MARY JANE SYBIL PALLISER
1874-1940
Composer

Source - Cyclopaedic Dictionary of Music, 1925

SYBIL PALLISER

Contemporary song composer, born London.

Notes by TJS:

Still in her teens, Sybil Palliser was among those who performed for Queen Victoria at Osborne House on 31st January, 1895, which the queen also mentioned in her diary. At the age of sixteen, in 1891, Sybil had already given a piano concert at the Meistersingers Club at 63 St James’s Street in London, arranged by her mother, Lady Palliser and her uncle, Edward Palliser. She studied at the Royal Academy of Music, and in April, 1895, was awarded the Charles Mortimer Prize for composition at the academy. Sybil appeared frequently at the popular Gloucester Music Festival and other venues.

Her contemporary was Esther Palliser, and the two were quite the ‘pop princesses’ of their day.

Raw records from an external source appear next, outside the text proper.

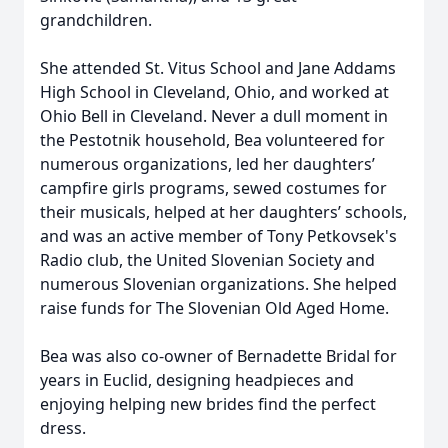
grandchildren.
She attended St. Vitus School and Jane Addams
High School in Cleveland, Ohio, and worked at
Ohio Bell in Cleveland. Never a dull moment in
the Pestotnik household, Bea volunteered for
numerous organizations, led her daughters’
campfire girls programs, sewed costumes for
their musicals, helped at her daughters’ schools,
and was an active member of Tony Petkovsek's
Radio club, the United Slovenian Society and
numerous Slovenian organizations. She helped
raise funds for The Slovenian Old Aged Home.
Bea was also co-owner of Bernadette Bridal for
years in Euclid, designing headpieces and
enjoying helping new brides find the perfect
dress.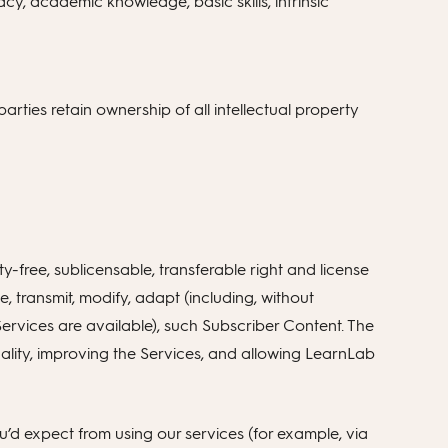
cy, academic knowledge, basic skills, intrinsic
arties retain ownership of all intellectual property
free, sublicensable, transferable right and license
te, transmit, modify, adapt (including, without
 Services are available), such Subscriber Content. The
onality, improving the Services, and allowing LearnLab
’d expect from using our services (for example, via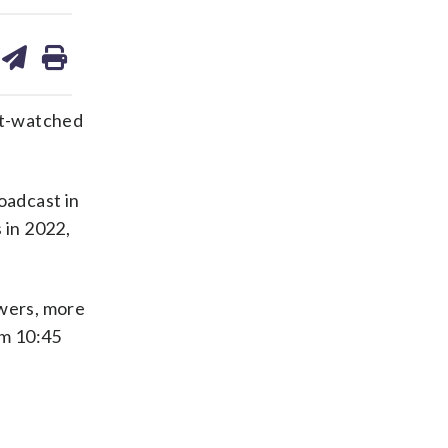
are
share
print
on
ds
kedin
email
st-watched
oadcast in
 in 2022,
ewers, more
om 10:45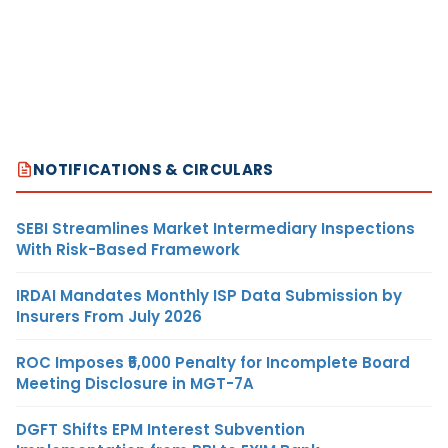
NOTIFICATIONS & CIRCULARS
SEBI Streamlines Market Intermediary Inspections
With Risk-Based Framework
IRDAI Mandates Monthly ISP Data Submission by
Insurers From July 2026
ROC Imposes ₹5,000 Penalty for Incomplete Board
Meeting Disclosure in MGT-7A
DGFT Shifts EPM Interest Subvention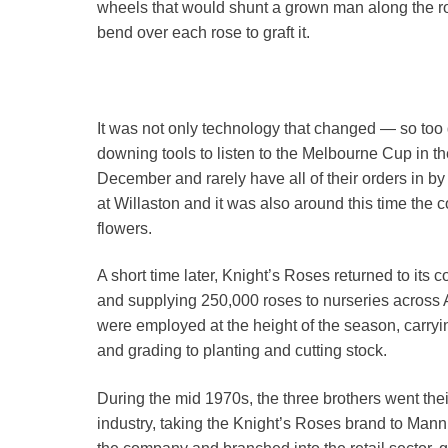
wheels that would shunt a grown man along the ro
bend over each rose to graft it.
It was not only technology that changed — so too 
downing tools to listen to the Melbourne Cup in th
December and rarely have all of their orders in
at Willaston and it was also around this time the c
flowers.
A short time later, Knight’s Roses returned to its
and supplying 250,000 roses to nurseries across 
were employed at the height of the season, carryin
and grading to planting and cutting stock.
During the mid 1970s, the three brothers went the
industry, taking the Knight’s Roses brand to Ma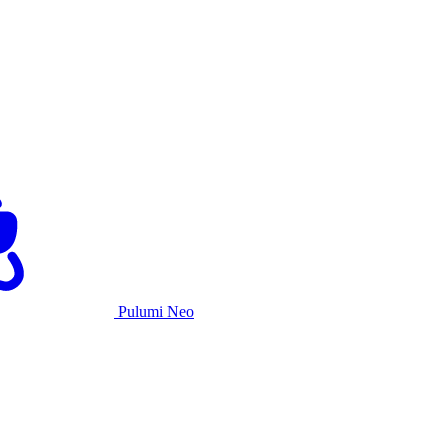
Pulumi Neo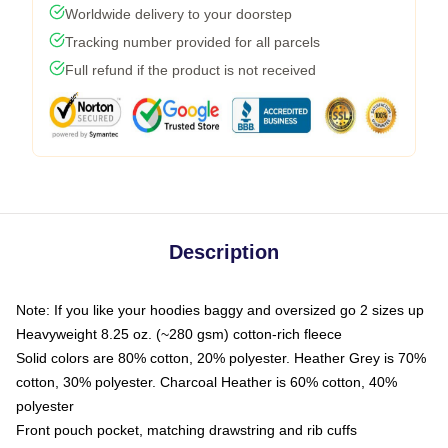
Worldwide delivery to your doorstep
Tracking number provided for all parcels
Full refund if the product is not received
Description
Note: If you like your hoodies baggy and oversized go 2 sizes up
Heavyweight 8.25 oz. (~280 gsm) cotton-rich fleece
Solid colors are 80% cotton, 20% polyester. Heather Grey is 70%
cotton, 30% polyester. Charcoal Heather is 60% cotton, 40%
polyester
Front pouch pocket, matching drawstring and rib cuffs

Esther’s real name was Walters but was no relation and had no Palliser background or ancestry.

Mary Jane Sybil Palliser was born in Kensington on 23rd February, 1874, the youngest daughter of Sir William Palliser. In 1908, she married Major Harold Galloway, who was killed at the Battle of Loos in 1916. She was generally known as Sybil, and was sister to my grandfather, Hugh Arbuthnot Palliser. She inherited Annestown House in 1906, which had been in the Palliser family for the previous hundred years.

Edward Palliser with his three nieces, May, Sybil and Grace in about 1894.

Annestown House, Co. Waterford, Ireland, once the home of Mary Jane Sybil Palliser Galloway, which I first visited in 1984.